■ **PROBLEM STATEMENT**: Only the line containing "No.300, Jung-da Rd, Jhung-li, 320, Taiwan" and those after it, up to the end of the records below, are to be set down, exactly as written.
=======
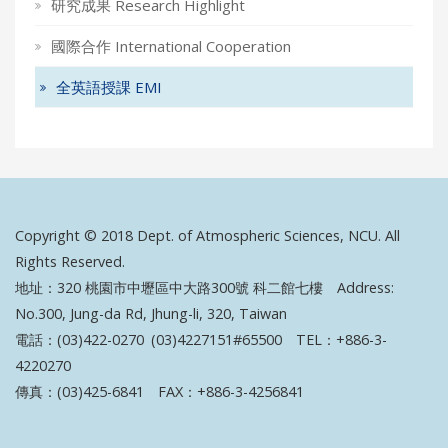
研究成果 Research Highlight
國際合作 International Cooperation
全英語授課 EMI
Copyright © 2018 Dept. of Atmospheric Sciences, NCU. All
Rights Reserved.
地址：320 桃園市中壢區中大路300號 科二館七樓 Address:
No.300, Jung-da Rd, Jhung-li, 320, Taiwan
電話：(03)422-0270 (03)4227151#65500 TEL：+886-3-
4220270
傳真：(03)425-6841 FAX：+886-3-4256841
=======
■ **EXPECTED ANSWER**:
No.300, Jung-da Rd, Jhung-li, 320, Taiwan
電話：(03)422-0270 (03)4227151#65500 TEL：+886-3-
4220270
傳真：(03)425-6841 FAX：+886-3-4256841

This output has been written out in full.